Examining the results of a sample 1000 clients below shows a resultant minimum value of -2.29 and a maximum value of 3.08, with an average close to zero, which is what to be expected. The clients with the most negative value should in theory be more likely to be at risk of churn.

Now, instead of using this spread, I decided to normalise these values again, using the below formula in Power Query

Looking again at the results of a sample 1000 clients, the min and max were close to 0 and 1, and the average was around 0.43, which was actually the average for the entire data set.

Now this was done, the last step I made in Power Query was to re-categorise the Joined and Stayed client status based on these normalised values. If the normalised value was greater than 0.43, then it is likely that Joined or Stayed clients will remain and be “safe”. However, if it is less than 0.43 there is a higher risk that the client will churn, and would therefore classify as “@ risk”. Below shows this step:

Looking at two tables showing the extremes of the normalised values demonstrates the original and adjusted customer status based on the assessment. It shows that those clients with low scores who have actually stayed are probably at risk of churning in the future.

Low Normalised Values

At the opposite end of the scale, pretty much anyone who scored a very high rating was a staying customer and not at risk of churning.

High Normalised Values

Phew, that was a lot to consume and relive…..I think most was done in a haze the first time round, but that is the main grunt work complete.

One final data manipulation task was to do a little pivoting magic to help me create my Top 12 churn variables.

Top 12 Churn Variables – Pivoting

This was fairly simple. The first step was to create a duplicate of my table inside Power Query.

duplication customer churn table

Next, I selected all the variables I had used in my analysis, and unpivoted them using the below M code

= Table.Unpivot(#"Added Custom4", {"Number of Referrals", "Tenure in Months", "Offer", "Phone Service", "Internet Service", "Internet Type", "Online Security", "Online Backup", "Device Protection Plan", "Premium Tech Support", "Streaming TV", "Streaming Movies", "Streaming Music", "Contract", "Paperless Billing", "Payment Method"}, "Attribute", "Value")

This then gave me two columns that looked a little like this for each individual client.

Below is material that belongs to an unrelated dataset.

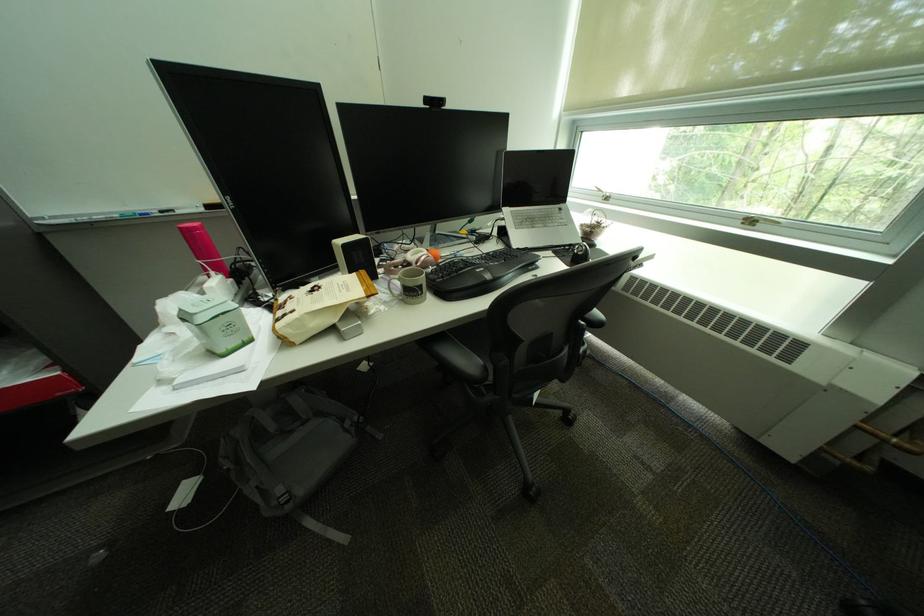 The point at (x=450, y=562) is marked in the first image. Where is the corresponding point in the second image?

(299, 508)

The final step was to actually join these two values together (separated with a | )to create combined variable, like the below:

I could use this combination of variable and value to see which combination of each was most likely in churning customers.

Ok, so now we can get on to actually creating the visual – I am starting to think writing this blog is taking more work that creating the visual at the time!!!

Building the Visual

Background

Just to note that the immediate background and rounded transparent white border were created in powerpoint. This allows a few more effects to be created than you can in Power BI, and also means it is a few less components that affect performance. There are various Youtube tutorials on how to do this.

BAN – Kpi

The BAN Kpi cards contained several pieces of information, namely:

  • Total Charge (Monthly)
  • % of the Total Charge
  • Average Account Charge
  • No. of Accounts
  • % of Total Accounts
BAN / Kpi

That’s actually quite a lot of information. Obviously, the focus was on the Total Charge with a larger and more prominent font, but the other values were provided in case someone wanted to go back for a second look and deeper dive later on.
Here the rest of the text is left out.